The case is simple: because SAAT did not expel scholar and writer Peter Heehs from the ashram for writing a book that a handful found to be “sacrilegious”, the latter wanted the trustees to be removed. While the case of the book is currently in the Orissa High Court, the excerpt based on which the dissolution is being sought, is to any mind, anything but sacrilegious; on the contrary, it is deeply reverential, as the following paragraph reads.
“Early in the afternoon the Mother rejoined him, and they walked together to the small outer room where they sat together on a sofa, the Mother on Sri Aurobindo’s right. Here they remained for the next few hours as ashramites and visitors – more than three thousand by the end of the 1940s – passed before them one by one, “There is no suggestion of a vulgar jostle anywhere in the moving procession,” a visitor noted. “The mystic sits bare-bodied except for a part of his dhoti thrown around his shoulders, a kindly light plays in his eyes,” Sri Aurobindo looked directly at each person for a moment “the moving visitor is conscious of a particular contact with these [eyes] as he bends down to do his obeisance. They leave upon him a mysterious ‘feel’ that baffles description. The contact, almost physical, instils a faint sense of a fragrance into his heart and he has a perception of a glow akin to that spreading in every fibre of his being.” Most visitors had similarly positive experiences. But some, particularly those from the West, were distracted by the theatricality of the setting and the religiosity of the pageantry.” [SIC.]
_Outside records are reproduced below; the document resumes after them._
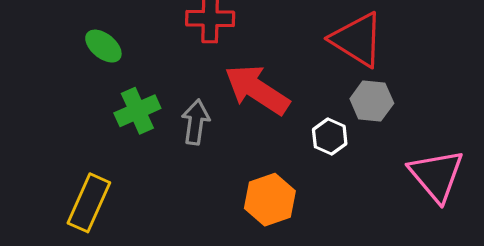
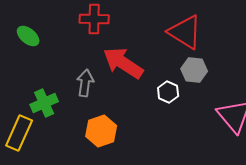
green cross: (137, 111) -> (44, 103), moved
orange hexagon: (270, 200) -> (101, 131), moved

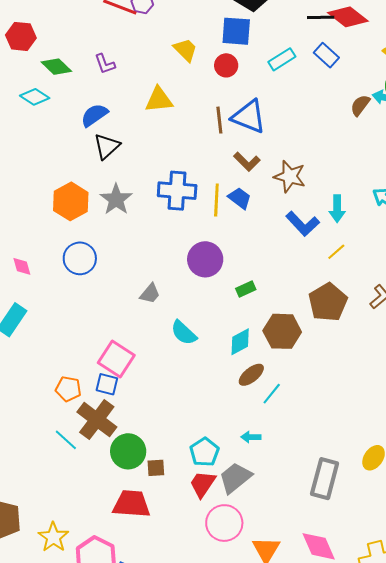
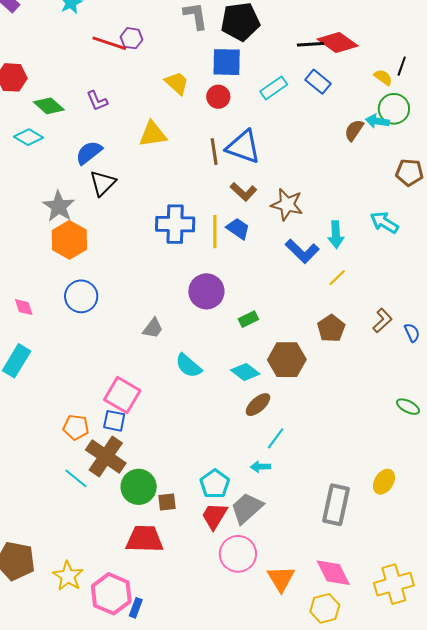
gray star: (116, 199) -> (59, 206), moved
brown pentagon: (328, 302) -> (331, 328), size x0.7
cyan diamond: (240, 342) -> (245, 372), turned 68
cyan line: (272, 394) -> (276, 438), moved

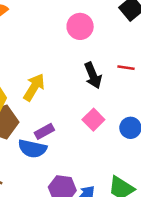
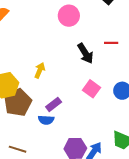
yellow arrow: (34, 87) -> (40, 70), size x0.7
blue semicircle: (32, 149) -> (46, 120), size x0.7

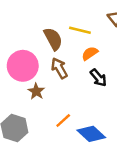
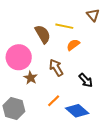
brown arrow: (59, 68) -> (56, 68), moved
black arrow: (98, 78) -> (86, 80), moved

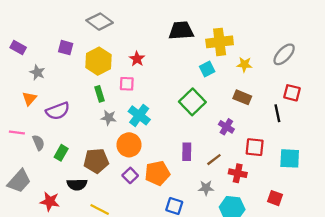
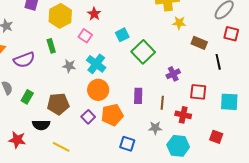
yellow star: (244, 65) -> (179, 23), moved
cyan square: (207, 69) -> (122, 35), moved
pink square: (127, 84) -> (85, 36), turned 32
red square: (292, 93) -> (231, 34), moved
green rectangle: (100, 94) -> (51, 46), moved
brown rectangle: (242, 97) -> (199, 43), moved
purple cross: (226, 127) -> (173, 74), turned 32
orange circle: (129, 145) -> (98, 90), moved
brown line: (214, 160) -> (162, 103), turned -48

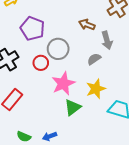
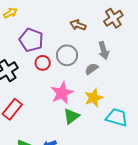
brown arrow: (87, 25) -> (78, 25), moved
gray circle: (58, 49) -> (67, 55), moved
red circle: (41, 63) -> (43, 63), moved

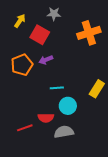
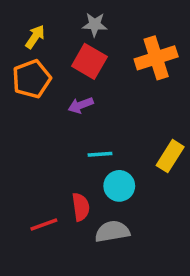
red square: (40, 35) -> (89, 61), moved
orange pentagon: (22, 65) -> (32, 79), moved
red semicircle: (46, 118) -> (81, 207), turned -98

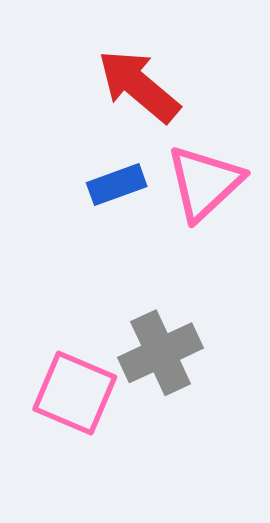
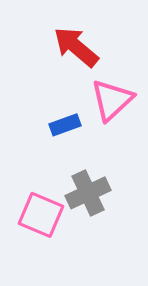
blue rectangle: (117, 185) -> (65, 125), moved

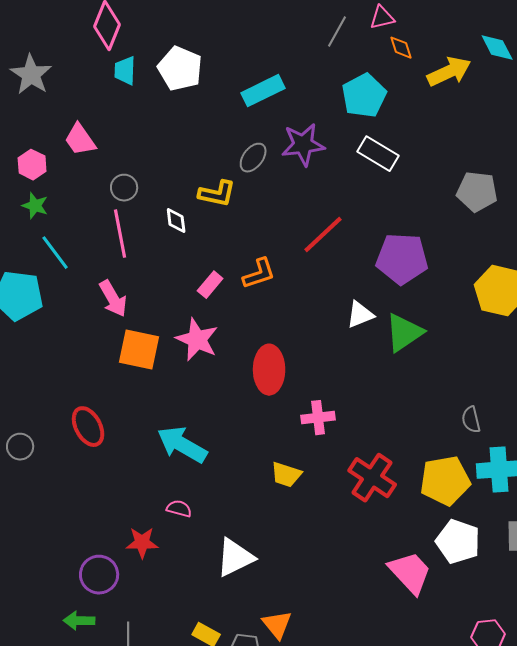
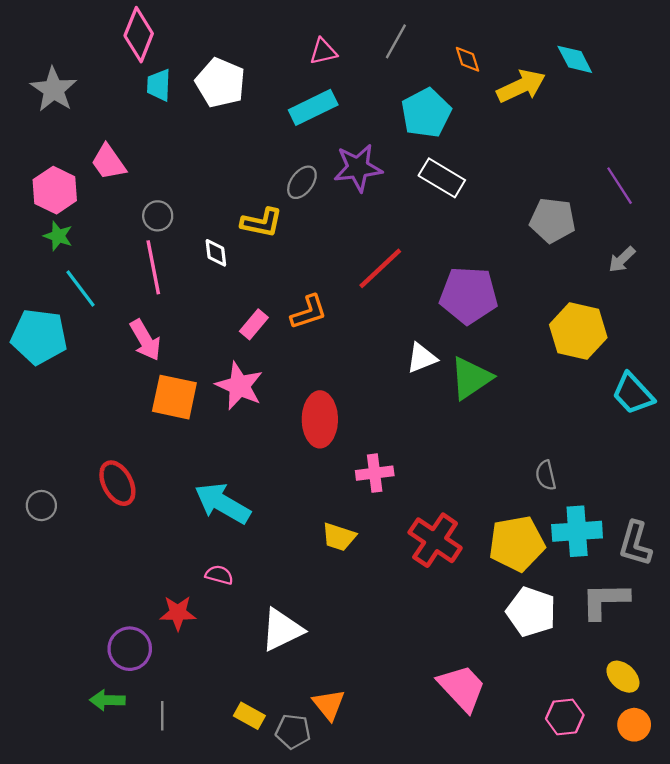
pink triangle: (382, 18) -> (323, 51), moved
pink hexagon: (32, 165) -> (55, 190), size x1.4
pink trapezoid: (410, 573) -> (462, 688), moved

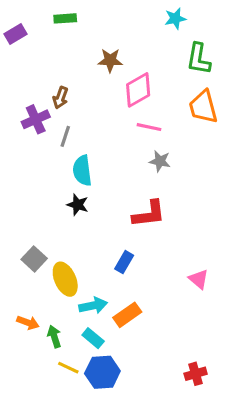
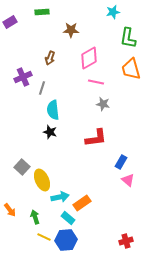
brown star: (110, 60) -> (71, 30), moved
brown arrow: (61, 98) -> (50, 58), moved
blue rectangle: (124, 262) -> (121, 162), moved
orange arrow: (28, 323) -> (10, 210), moved, turned 32
cyan rectangle: (93, 338) -> (68, 218), moved

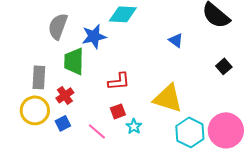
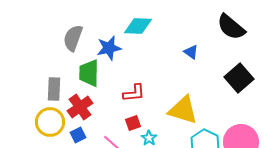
black square: (224, 66) -> (239, 78), size x1.8
red cross: (65, 95) -> (80, 107), size x1.4

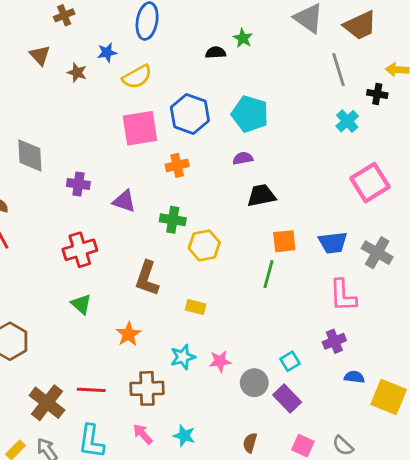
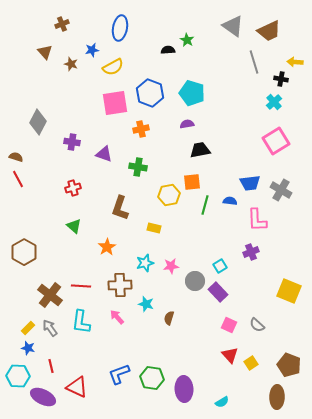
cyan cross: (347, 121) -> (274, 102), moved
gray diamond: (30, 155) -> (38, 122), turned 30
orange square: (284, 241) -> (192, 182), moved
yellow hexagon: (204, 245) -> (169, 195), moved
red cross: (80, 250) -> (73, 188), size x0.7
blue semicircle: (354, 377) -> (230, 201), moved
cyan star: (184, 436) -> (146, 304), moved
brown semicircle: (250, 443) -> (169, 318), moved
If such is the basis on which the Odisha government has found Heehs’ book, The Lives of Sri Aurobindo, deserves to be banned and “its copies, reprints, translations or other documents containing extracts taken therefrom be forfeited to the Government”, it clearly shows that reason is fighting for life in the state. We hope the Orissa High Court, to which the Supreme Court has left the matter of the ban, brings reason back.
The Sri Aurobindo Ashram is not alone in being a victim of power play. Across the country, clever litigants are tying the hands of institutions in inaction and inertia, emerging from which takes money and invaluable time that could be better utilised. All institutions are entitled to a wide discretion in the administration of a trust, the apex court said.
“A disagreement with the exercise of the discretion (however passionate the disagreement might be) does not necessarily lead to a conclusion of maladministration, unless the exercise of discretion is perverse,” Justices Madan B Lokur and SA Bobde concluded. An important point they have made is that not expelling a historian simply because he has written a book that some consider sacrilegious is not reason enough to remove the trustees.
The judiciary is not unaware of the blatant misuse of the process of law. But now, it seems to be moving towards ending it. That all participants in this institution of justice – litigants, lawyers and judges – need to introspect can’t be overstated. In the battle to control frivolous litigation, the SAAT judgement and the comments on Prashant Bhushan’s serial PILs are two strong wins. Earlier, in October 2014, the Bombay High Court had levied an “exemplary cost” of Rs 5 lakh on a petitioner for filing a frivolous PIL (in this case he did not disclose that the “P” in the PIL stood for “personal” – his brother owed the bank Rs 1 crore, a fact he did not disclose). But these are small victories in a long and looming war, winning which would mean fighting several such battles.